Thanks, you are correct in assuming that both Card and Customer nodes are much less numerous. The approach which you suggested is pretty smart and I modified my query to start with Customer nodes.

But, while it's faster than my original approach, it still doesn't compares with projecting the entire graph with gds via gds.graph.project("project_graph_1", "*", "*").
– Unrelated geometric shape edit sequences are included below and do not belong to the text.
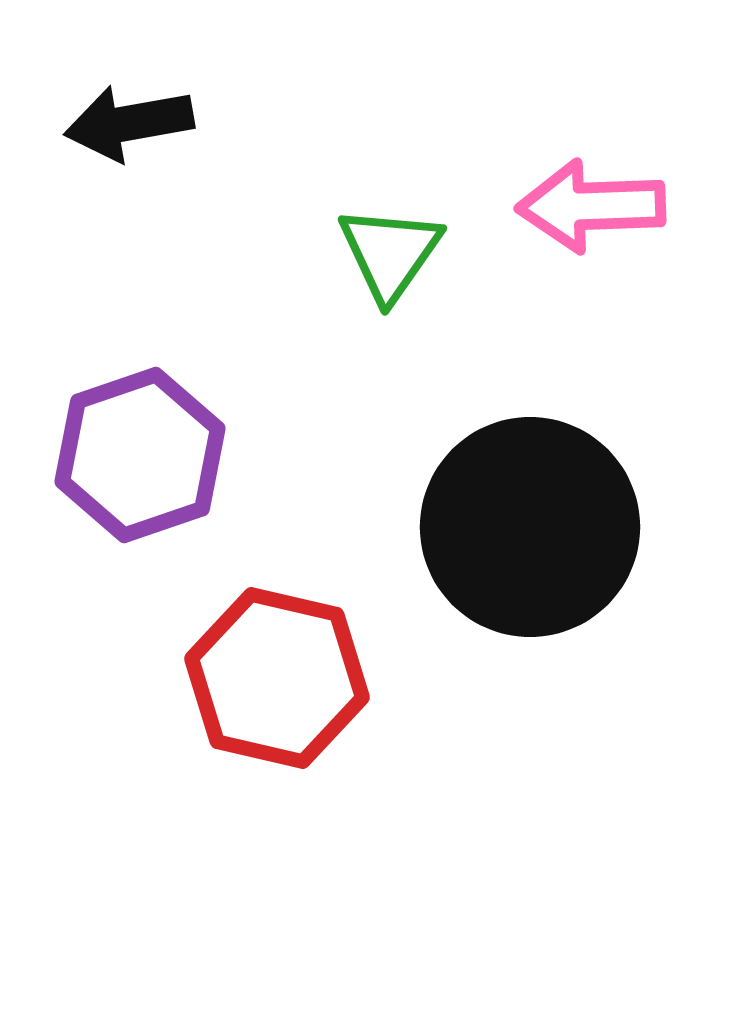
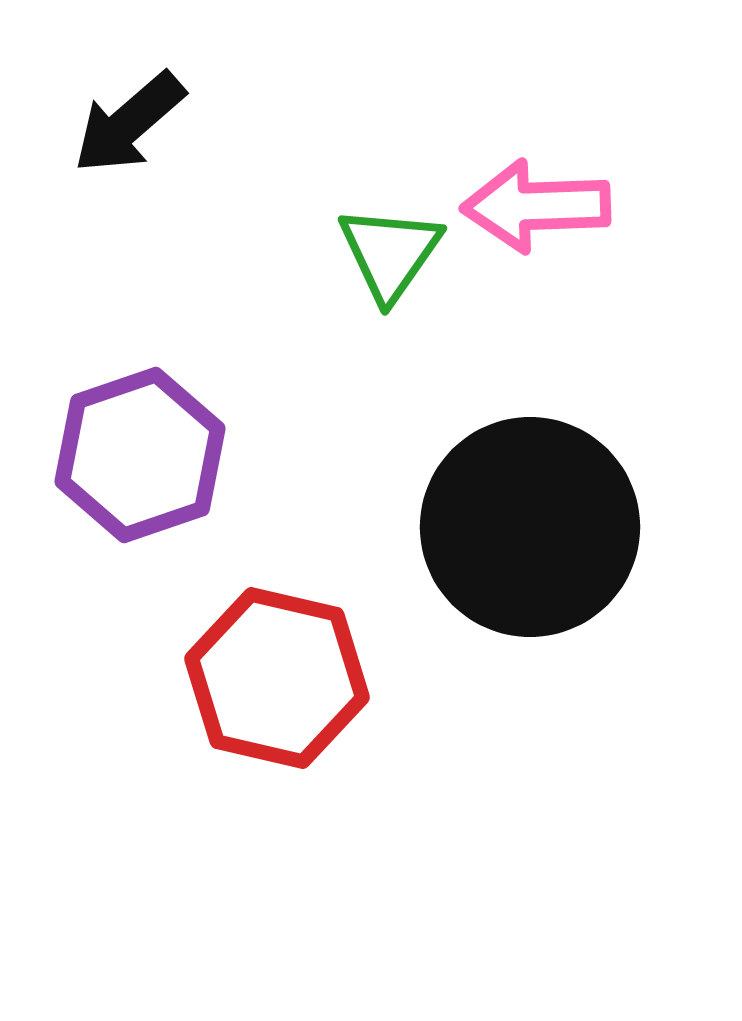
black arrow: rotated 31 degrees counterclockwise
pink arrow: moved 55 px left
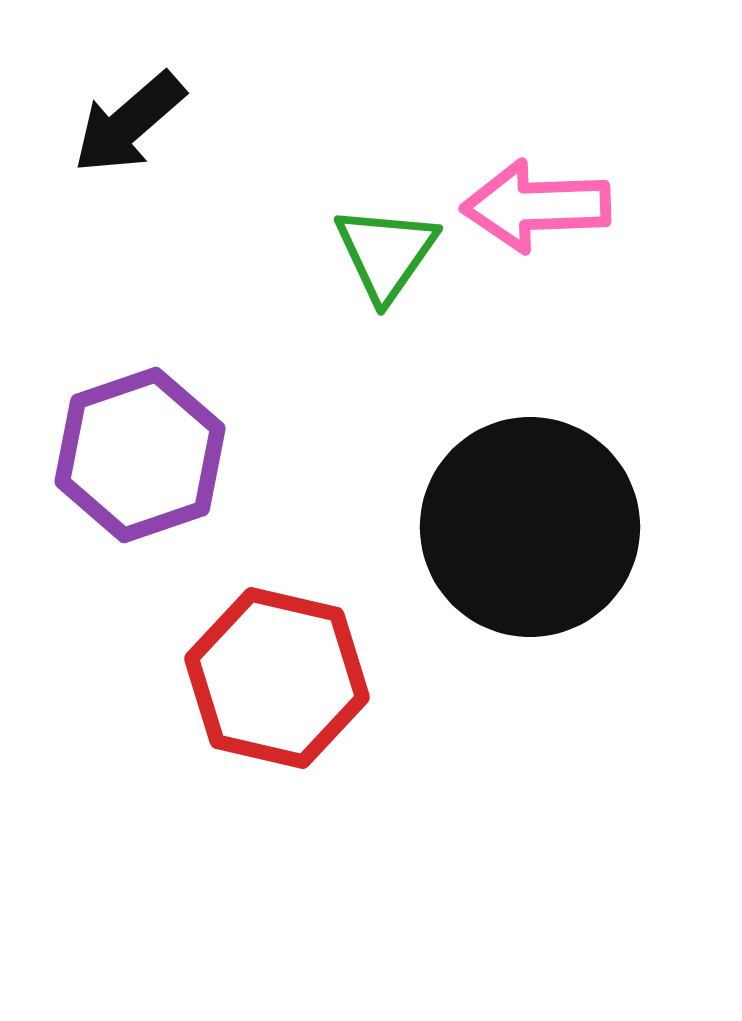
green triangle: moved 4 px left
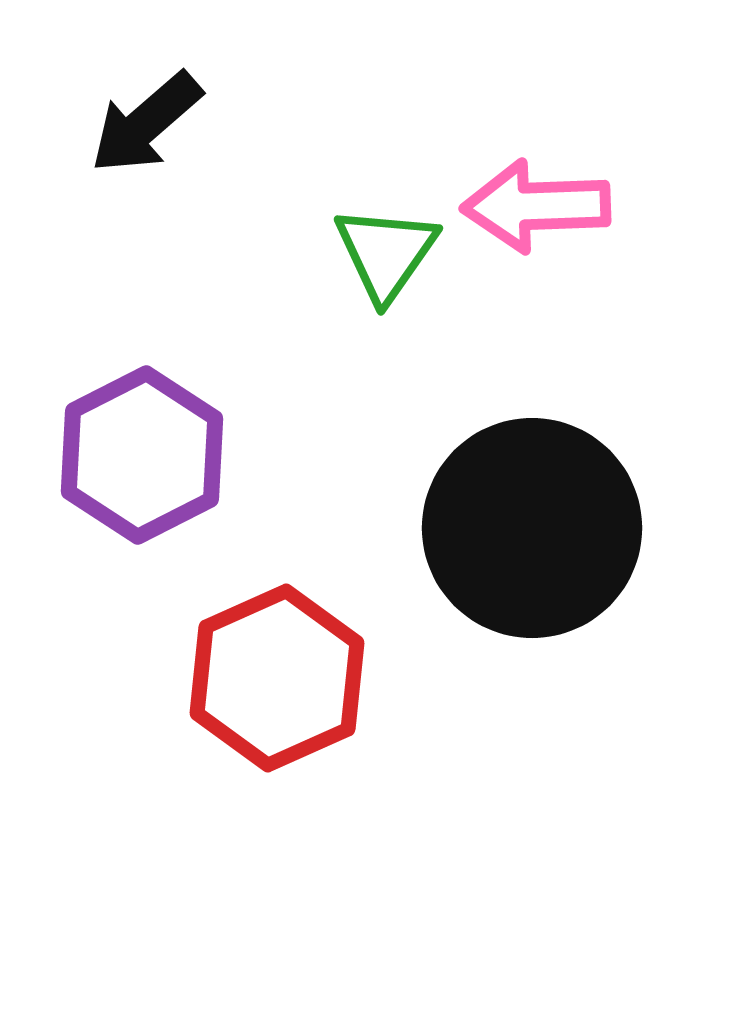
black arrow: moved 17 px right
purple hexagon: moved 2 px right; rotated 8 degrees counterclockwise
black circle: moved 2 px right, 1 px down
red hexagon: rotated 23 degrees clockwise
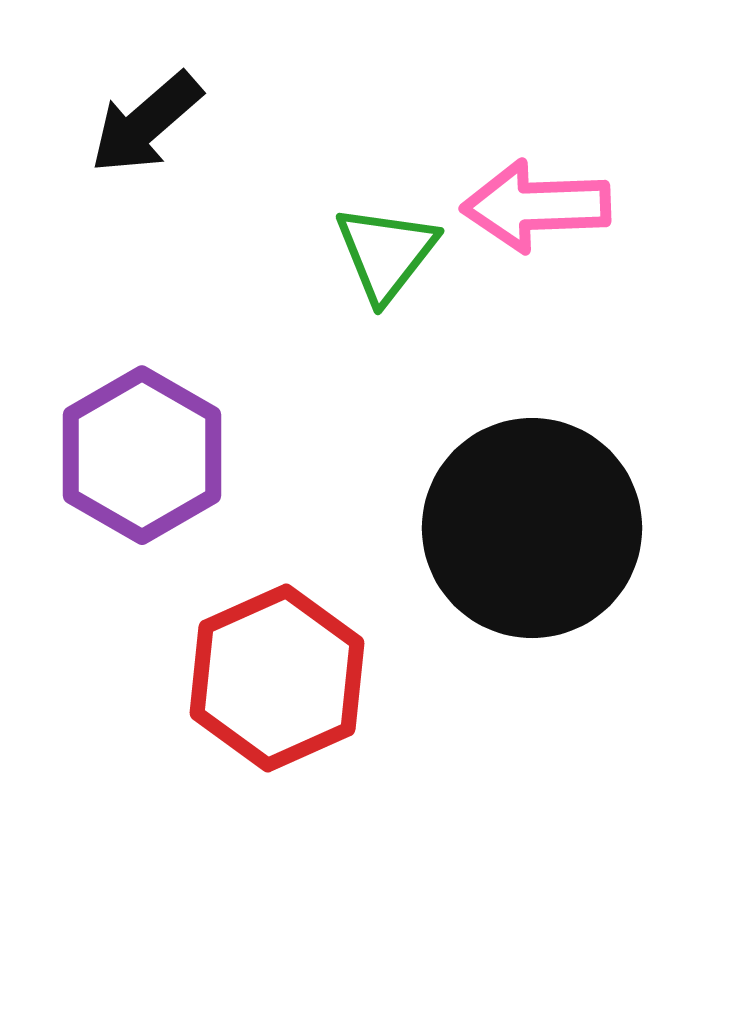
green triangle: rotated 3 degrees clockwise
purple hexagon: rotated 3 degrees counterclockwise
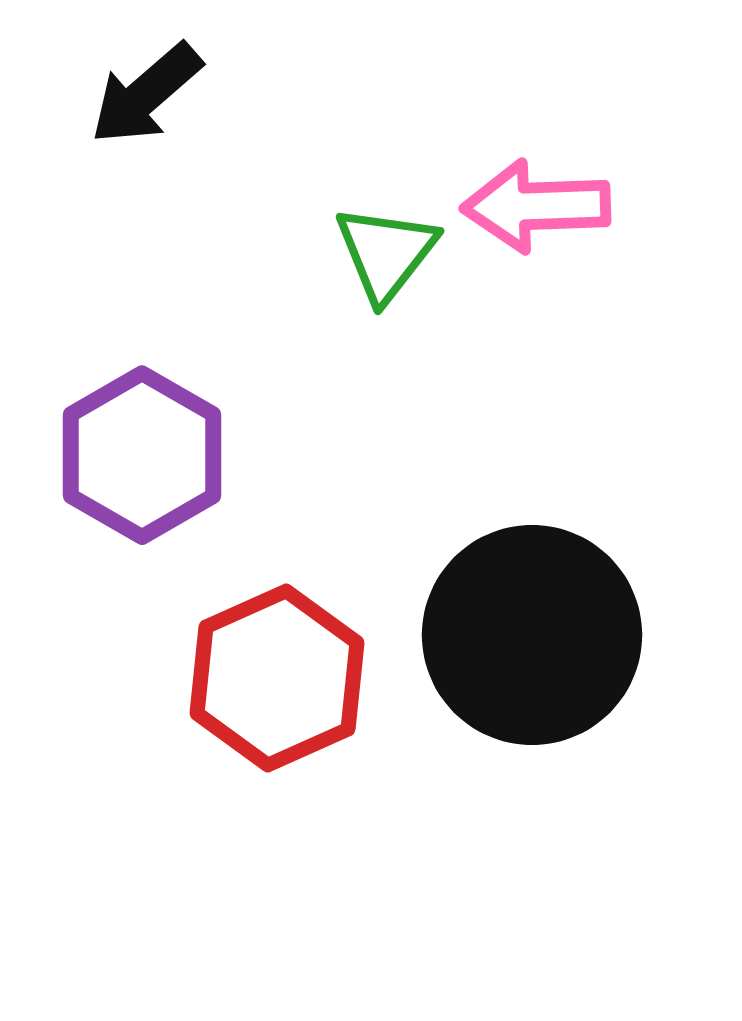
black arrow: moved 29 px up
black circle: moved 107 px down
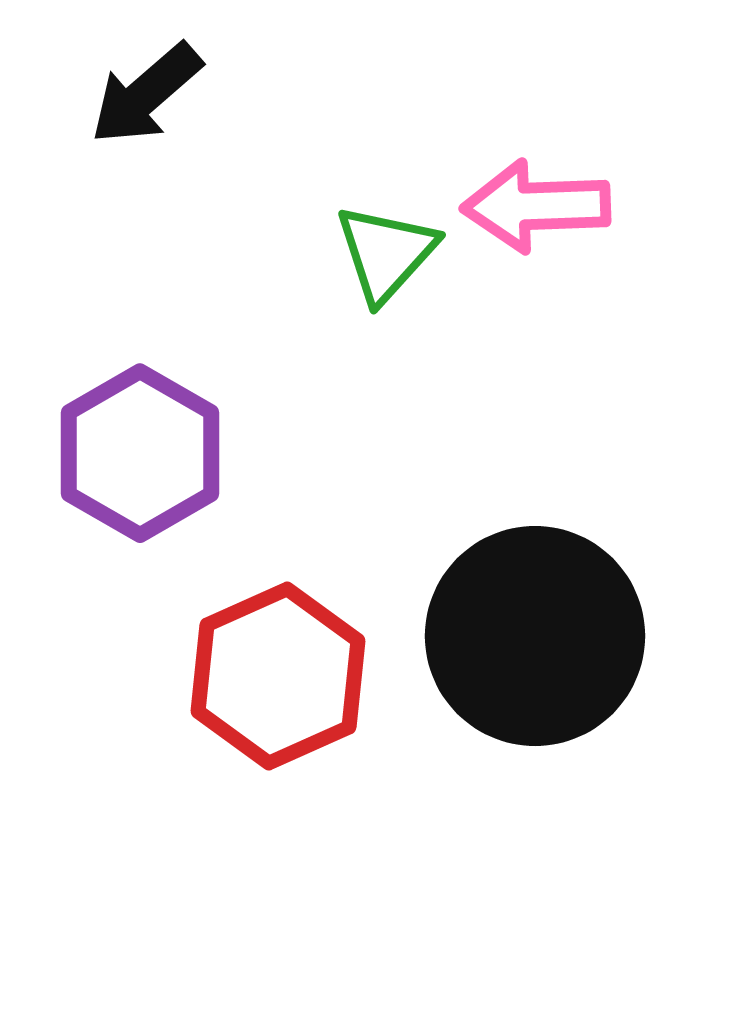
green triangle: rotated 4 degrees clockwise
purple hexagon: moved 2 px left, 2 px up
black circle: moved 3 px right, 1 px down
red hexagon: moved 1 px right, 2 px up
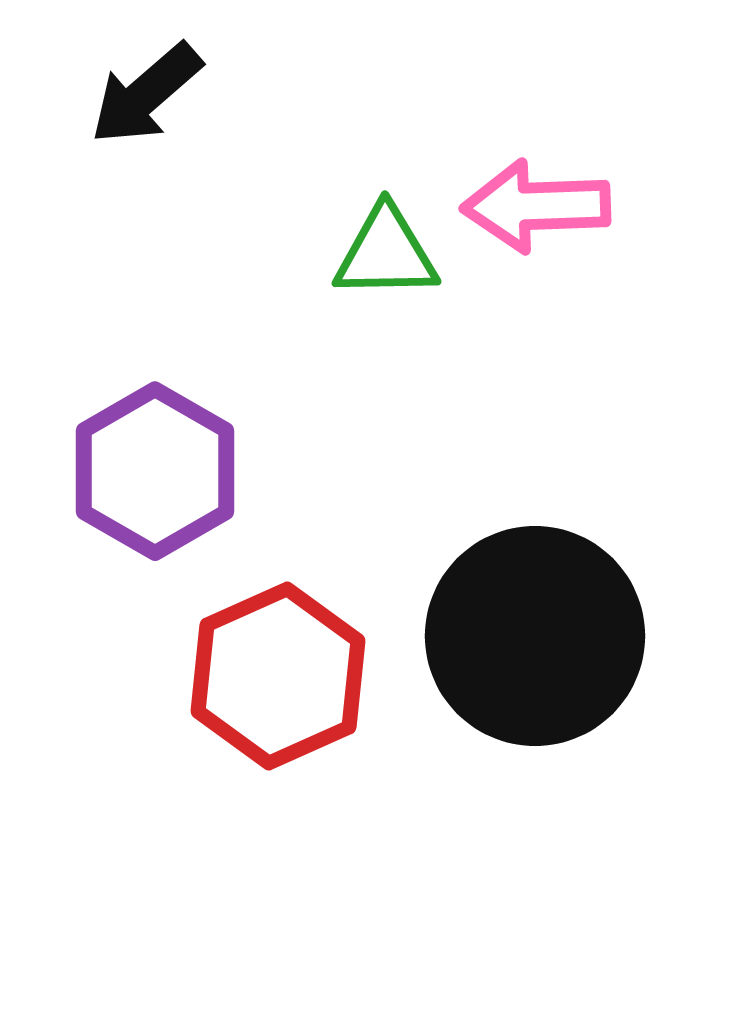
green triangle: rotated 47 degrees clockwise
purple hexagon: moved 15 px right, 18 px down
Projecting entire graphof 250M nodes takes only a minute and than 5 more minutes to give me the top online components with this

CALL gdc.wcc.stream("project_graph_1") YIELD nodeId, componentId
WITH gds.util.asNode(nodeId) AS node, componentId
WITH COLLECT (DISTINCT node) AS nodes, componentId
WITH nodes, componentId, REDUCE
(
  total_online_amt = 0,
  n IN nodes |
    total_online_amt + 
      CASE
        WHEN n:Transaction AND n.transaction_mode="ONLINE"
           n.amount
       ELSE
          0
       END
) AS total_online_amount

ORDER BY total_online_amount DESC 
LIMIT 10

RETURN {
  component_id: componendId
  total_online_transaction: total_online_transaction
}

I somehow missed to try this approach first and started with a more complex solution :face_with_spiral_eyes: .

However, I am now interested in knowing why projecting entire graph is faster than projecting only nodes of a certain type/label. I'm guessing it's because of some under the hood optimizations done by n4j.

I'm interested in knowing a couple of more things.

  1. Memory estimate of projecting the entire graph with gds.graph.project.estimate( "*", "*") is 17GB ... 19GB, however this increases when I try to project only select nodes - gds.graph.project.estimate({Card: ["amount"], Customer: ["customer_id"]} to 24 ... 25GB. I presumed that memory estimation will be lower in the query projection given that it has only two nodes and only absolute essential properties. But contrary to my assumption -- the memory estimation is much more ... do you know why n4j behaves in this way?
  2. How can I project all the nodes but only keep certain properties in them? I'm trying to reduce my memory consumption and thought projecting lesser properties might help.